THE TWO CARIBBEAN SEA islands of Trinidad and Tobago had separate histories until they were joined together as one colony under the British in 1888, then as one nation upon independence in 1962. Today, the islands are among the most wealthy in the region thanks to sizeable resources of petroleum and natural gas.
Trinidad and Tobago lie off the main arc of the Antilles chain, closer and geologically more similar to VENEZUELA (only 7 mi or 11 km) than to its nearest island neighbor, GRENADA. Its mountain ranges and offshore oilfields are extensions of the same features across the narrow channels separating it from the Venezuelan mainland (called the Mouth of the Dragon and the Mouth of the Serpent). The islands also share a more continental climate—wetter and hotter—than the other islands of the Caribbean and had a fairly large native population akin to the Caribs and Arawaks on the continent. The area was therefore ripe for plantation of the two major features of the islands, religion and cash crops, reflected in the names of the two islands: Trinidad for the Holy Trinity (and also for the three peaks first spotted by Christopher Columbus in 1498), and Tobago for tobacco, grown by the natives. Neither the natives nor the tobacco survived, however, and by the 19th century, sugar plantations dominated the economy, and laborers were imported from Africa and INDIA, forming the basis of the population today. Trinidad was held by SPAIN until captured by the British in 1797. Tobago, unique among the islands of the Caribbean, started out as a colony of the Duke of Courland, a small state in the Baltic (today’s LATVIA), before it too passed to British control (via Dutch and French) in 1763.
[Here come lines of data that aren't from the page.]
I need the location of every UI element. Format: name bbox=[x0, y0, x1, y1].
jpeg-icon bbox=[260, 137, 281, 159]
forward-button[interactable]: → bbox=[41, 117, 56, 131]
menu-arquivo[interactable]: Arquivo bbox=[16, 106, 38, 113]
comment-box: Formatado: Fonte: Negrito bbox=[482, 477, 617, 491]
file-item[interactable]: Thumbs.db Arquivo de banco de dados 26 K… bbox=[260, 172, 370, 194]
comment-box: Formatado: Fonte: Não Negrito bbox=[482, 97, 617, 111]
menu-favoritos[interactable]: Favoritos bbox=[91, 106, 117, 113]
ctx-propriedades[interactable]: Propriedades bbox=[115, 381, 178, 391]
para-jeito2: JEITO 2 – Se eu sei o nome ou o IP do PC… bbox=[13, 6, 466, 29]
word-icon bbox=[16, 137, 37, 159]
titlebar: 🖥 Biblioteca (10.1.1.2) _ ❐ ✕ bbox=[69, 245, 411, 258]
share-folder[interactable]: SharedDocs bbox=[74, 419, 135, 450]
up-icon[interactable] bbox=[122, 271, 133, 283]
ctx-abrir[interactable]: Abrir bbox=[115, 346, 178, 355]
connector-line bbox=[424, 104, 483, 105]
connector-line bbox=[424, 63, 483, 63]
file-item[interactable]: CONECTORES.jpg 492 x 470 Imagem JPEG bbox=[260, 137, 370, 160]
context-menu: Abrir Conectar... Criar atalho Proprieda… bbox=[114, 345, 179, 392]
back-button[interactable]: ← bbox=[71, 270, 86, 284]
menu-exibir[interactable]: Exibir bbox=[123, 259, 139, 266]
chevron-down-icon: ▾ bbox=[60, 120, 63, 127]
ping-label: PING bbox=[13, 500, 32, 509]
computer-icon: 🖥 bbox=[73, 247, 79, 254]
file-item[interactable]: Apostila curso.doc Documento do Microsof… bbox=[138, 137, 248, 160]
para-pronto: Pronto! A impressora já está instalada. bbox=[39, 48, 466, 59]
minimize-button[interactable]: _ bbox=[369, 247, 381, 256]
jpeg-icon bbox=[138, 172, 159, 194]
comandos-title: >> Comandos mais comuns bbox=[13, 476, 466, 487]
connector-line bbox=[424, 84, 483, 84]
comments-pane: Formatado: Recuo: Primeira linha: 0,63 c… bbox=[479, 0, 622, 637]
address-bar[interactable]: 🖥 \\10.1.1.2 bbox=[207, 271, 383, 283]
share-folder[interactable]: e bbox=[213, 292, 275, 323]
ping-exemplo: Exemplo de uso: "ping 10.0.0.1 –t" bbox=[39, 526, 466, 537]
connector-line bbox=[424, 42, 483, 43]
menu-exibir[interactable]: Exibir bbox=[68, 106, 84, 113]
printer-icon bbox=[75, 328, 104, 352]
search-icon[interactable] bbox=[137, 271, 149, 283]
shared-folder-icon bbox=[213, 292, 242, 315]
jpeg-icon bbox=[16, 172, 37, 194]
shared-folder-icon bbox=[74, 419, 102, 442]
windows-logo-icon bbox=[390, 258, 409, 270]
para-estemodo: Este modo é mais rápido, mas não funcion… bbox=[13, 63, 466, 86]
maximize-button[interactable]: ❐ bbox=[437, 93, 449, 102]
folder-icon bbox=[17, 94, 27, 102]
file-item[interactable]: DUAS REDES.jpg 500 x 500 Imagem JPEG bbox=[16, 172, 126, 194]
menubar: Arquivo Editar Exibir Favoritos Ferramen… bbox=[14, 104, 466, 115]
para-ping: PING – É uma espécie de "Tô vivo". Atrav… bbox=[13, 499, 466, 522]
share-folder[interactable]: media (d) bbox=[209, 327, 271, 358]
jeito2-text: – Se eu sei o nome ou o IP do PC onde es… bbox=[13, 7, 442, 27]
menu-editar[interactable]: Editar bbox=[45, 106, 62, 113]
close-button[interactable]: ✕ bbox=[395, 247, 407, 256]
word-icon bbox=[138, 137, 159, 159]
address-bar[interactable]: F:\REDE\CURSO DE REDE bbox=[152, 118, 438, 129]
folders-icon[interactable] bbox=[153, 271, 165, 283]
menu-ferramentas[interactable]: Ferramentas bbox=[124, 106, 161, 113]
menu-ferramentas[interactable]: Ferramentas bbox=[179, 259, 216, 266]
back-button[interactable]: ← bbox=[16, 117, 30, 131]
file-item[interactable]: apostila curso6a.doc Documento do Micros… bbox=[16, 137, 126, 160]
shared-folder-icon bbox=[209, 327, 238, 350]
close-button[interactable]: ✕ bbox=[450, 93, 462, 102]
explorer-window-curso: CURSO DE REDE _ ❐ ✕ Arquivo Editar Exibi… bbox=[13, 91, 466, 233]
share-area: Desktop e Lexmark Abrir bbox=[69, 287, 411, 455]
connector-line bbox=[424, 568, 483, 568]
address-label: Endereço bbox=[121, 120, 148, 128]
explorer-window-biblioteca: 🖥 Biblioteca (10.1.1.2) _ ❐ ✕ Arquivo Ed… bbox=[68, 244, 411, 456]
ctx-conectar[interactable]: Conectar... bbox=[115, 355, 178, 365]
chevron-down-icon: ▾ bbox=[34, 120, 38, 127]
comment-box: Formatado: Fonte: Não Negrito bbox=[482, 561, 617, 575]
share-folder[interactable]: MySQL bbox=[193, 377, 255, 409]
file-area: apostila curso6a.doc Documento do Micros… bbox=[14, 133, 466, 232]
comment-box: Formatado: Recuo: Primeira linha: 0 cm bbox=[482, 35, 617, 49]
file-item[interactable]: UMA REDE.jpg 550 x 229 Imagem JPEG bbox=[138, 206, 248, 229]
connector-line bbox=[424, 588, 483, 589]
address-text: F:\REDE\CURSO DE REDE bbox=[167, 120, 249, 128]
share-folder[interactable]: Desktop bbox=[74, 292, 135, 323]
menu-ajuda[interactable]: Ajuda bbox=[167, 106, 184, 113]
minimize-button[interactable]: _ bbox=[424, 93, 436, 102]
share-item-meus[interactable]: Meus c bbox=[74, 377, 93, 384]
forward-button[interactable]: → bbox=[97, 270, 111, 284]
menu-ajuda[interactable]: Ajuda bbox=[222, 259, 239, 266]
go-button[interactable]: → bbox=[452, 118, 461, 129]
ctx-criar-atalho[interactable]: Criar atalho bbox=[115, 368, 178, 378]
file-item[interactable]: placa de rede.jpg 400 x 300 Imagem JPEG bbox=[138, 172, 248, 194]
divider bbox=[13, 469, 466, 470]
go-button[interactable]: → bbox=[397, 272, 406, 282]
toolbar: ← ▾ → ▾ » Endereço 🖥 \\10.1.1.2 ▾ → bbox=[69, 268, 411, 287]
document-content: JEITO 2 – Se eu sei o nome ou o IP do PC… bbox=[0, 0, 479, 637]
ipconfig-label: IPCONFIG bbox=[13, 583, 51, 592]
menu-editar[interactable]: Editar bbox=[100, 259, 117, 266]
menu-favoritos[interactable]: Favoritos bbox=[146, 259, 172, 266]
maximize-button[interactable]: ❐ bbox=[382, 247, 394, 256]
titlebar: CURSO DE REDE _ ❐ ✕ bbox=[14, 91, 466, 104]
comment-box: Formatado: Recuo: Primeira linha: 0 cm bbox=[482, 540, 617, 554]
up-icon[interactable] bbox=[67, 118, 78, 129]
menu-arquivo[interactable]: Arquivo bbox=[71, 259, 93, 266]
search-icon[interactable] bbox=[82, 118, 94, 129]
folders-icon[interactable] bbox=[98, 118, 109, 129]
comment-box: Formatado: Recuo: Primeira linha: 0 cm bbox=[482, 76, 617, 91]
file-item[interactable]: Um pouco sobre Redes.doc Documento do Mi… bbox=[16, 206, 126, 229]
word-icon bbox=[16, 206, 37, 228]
Today’s population reflects this interesting ancestry, with a nearly even split between those with African and Indian ancestry. French and Spanish influences remain, intermixed with cultural elements of African and South Asian peoples—notably in the music and dance forms known as calypso. The black population lives mostly in the cities, while the Asians have spread throughout the rural areas.
Generally peaceful coexistence is sometimes disrupted by political tension, however, as demonstrated
by an unsuccessful coup in 1990 by Muslim extremists. The two islands also retain a separate identity from each other. Trinidad is physically much larger and has by far the larger population (only 51,000 people live on Tobago, compared to over 1 million on Trinidad). Trinidad also has the nation’s stores of natural resources, and has therefore been more developed for industry and production, while Tobago remains largely undeveloped, focusing instead on tourism.
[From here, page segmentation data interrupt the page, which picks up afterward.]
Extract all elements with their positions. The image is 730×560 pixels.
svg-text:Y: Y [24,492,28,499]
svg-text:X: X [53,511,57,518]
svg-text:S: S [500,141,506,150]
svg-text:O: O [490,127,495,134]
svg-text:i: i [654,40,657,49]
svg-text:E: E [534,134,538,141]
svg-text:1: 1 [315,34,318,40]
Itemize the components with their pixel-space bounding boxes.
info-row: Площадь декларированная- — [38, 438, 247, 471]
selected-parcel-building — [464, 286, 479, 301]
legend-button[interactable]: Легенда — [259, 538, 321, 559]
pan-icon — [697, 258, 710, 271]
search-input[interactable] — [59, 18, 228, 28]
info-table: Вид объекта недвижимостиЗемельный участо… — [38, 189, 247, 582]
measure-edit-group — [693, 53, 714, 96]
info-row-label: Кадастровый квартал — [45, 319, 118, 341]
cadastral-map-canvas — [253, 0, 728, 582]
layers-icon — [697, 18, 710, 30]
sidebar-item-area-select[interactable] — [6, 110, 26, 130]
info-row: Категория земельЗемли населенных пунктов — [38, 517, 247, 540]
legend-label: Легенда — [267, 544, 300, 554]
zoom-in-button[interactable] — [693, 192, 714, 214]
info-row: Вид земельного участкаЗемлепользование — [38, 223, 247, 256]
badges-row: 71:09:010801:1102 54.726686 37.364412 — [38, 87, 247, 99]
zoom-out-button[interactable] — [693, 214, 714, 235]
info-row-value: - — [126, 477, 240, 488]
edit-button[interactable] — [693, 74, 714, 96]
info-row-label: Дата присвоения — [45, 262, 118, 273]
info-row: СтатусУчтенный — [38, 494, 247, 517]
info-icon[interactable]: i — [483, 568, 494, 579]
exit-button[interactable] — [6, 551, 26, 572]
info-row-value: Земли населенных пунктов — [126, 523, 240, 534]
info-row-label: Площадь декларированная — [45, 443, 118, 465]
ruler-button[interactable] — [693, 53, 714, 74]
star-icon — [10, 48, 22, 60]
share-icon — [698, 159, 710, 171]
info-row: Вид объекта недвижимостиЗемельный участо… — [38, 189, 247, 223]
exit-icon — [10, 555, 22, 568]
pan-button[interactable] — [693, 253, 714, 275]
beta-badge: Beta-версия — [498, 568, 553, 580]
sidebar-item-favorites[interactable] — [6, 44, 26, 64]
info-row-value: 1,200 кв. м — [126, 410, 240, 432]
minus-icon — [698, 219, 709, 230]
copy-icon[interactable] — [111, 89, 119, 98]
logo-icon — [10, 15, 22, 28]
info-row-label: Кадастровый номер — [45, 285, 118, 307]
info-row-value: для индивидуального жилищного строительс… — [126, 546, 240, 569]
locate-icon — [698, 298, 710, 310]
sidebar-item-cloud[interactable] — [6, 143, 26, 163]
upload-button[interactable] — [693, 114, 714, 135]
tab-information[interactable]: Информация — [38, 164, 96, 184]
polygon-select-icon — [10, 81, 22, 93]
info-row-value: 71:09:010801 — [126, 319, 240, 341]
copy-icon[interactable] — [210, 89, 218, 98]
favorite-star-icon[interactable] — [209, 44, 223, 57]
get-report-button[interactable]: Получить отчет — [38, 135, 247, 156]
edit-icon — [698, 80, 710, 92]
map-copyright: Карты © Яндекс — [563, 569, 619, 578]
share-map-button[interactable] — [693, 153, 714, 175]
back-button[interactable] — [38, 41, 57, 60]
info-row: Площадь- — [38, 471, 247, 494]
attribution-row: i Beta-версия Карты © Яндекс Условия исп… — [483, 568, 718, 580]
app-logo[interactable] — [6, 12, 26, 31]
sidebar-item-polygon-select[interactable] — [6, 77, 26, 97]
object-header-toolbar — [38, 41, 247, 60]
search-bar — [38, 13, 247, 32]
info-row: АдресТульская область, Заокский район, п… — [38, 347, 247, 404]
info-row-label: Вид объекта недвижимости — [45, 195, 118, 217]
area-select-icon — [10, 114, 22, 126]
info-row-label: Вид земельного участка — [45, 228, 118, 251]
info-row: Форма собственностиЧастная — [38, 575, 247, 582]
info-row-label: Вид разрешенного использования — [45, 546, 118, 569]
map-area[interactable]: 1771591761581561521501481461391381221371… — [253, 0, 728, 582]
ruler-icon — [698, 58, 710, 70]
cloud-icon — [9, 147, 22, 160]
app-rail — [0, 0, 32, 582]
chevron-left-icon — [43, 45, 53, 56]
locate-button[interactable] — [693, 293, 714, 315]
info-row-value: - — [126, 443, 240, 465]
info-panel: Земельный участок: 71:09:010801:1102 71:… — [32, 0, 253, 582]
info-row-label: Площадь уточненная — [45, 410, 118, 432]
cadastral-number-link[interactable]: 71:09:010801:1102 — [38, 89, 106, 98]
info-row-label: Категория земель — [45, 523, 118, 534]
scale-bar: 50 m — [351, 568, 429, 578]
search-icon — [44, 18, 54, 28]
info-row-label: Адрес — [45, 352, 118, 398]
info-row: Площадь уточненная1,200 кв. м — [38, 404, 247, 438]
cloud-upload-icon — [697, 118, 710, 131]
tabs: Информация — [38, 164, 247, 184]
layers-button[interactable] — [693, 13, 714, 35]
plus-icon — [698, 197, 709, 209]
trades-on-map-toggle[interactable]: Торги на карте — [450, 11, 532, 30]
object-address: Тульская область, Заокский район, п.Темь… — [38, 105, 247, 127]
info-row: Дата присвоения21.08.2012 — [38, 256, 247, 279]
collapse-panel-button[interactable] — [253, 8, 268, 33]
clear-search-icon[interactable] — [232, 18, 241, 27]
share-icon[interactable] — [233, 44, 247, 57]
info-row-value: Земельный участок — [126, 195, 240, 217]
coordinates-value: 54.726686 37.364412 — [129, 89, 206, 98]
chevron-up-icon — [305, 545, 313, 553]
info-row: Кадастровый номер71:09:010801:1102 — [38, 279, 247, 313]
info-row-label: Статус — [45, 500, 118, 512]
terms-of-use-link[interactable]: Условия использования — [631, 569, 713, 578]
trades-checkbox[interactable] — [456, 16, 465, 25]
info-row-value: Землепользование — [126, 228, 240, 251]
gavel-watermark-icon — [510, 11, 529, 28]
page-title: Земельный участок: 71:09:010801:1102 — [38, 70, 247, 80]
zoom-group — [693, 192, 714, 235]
Trinidad is formed of three mountain ranges, roughly parallel, traveling from west to east across the island. The Northern Range is the highest. Its forested slopes plunge vertically into the sea along the northern coast. Most of the population lives in an urban corridor extending east and west from the capital, Port-of-Spain, along the southern flanks of the Northern Range.The center of the island is flat and is home to most of the sugar industry but also other tropical crops like rice and cacao. Oil and gas reserves are found in the southwestern part of the island and also offshore. Besides developing itself as a producer of crude oil, Trinidad is a center for refining and reexporting oil products from Venezuela. These businesses have been booming for the last decade and have helped contribute to the stable economy (about a fourth of the gross domestic product) that has established Trinidad’s reputation as a great site for foreign investment.
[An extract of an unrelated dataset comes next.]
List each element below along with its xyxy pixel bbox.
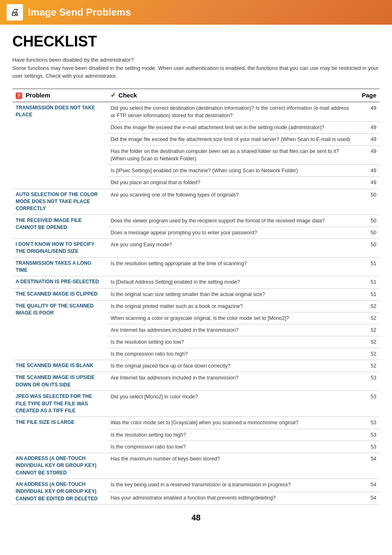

Tobago, 20 mi (32 km) to the northeast, is volcanic in origin, with a central range of hills, and a flat coralline coastal area in the southwest, where the island’s principal town, Scarborough, is located. Tobago is cooler and drier than Trinidad, with isolated inlets and beaches, that are becoming the island’s chief draw for tourism. Trinidad and Tobago lies south of the Caribbean hurricane belt, meaning greater security for island investors. It is hoped that these newer industries, foreign investment and tourism, will keep the country’s prosperity going when the oil runs out in the not too distant future.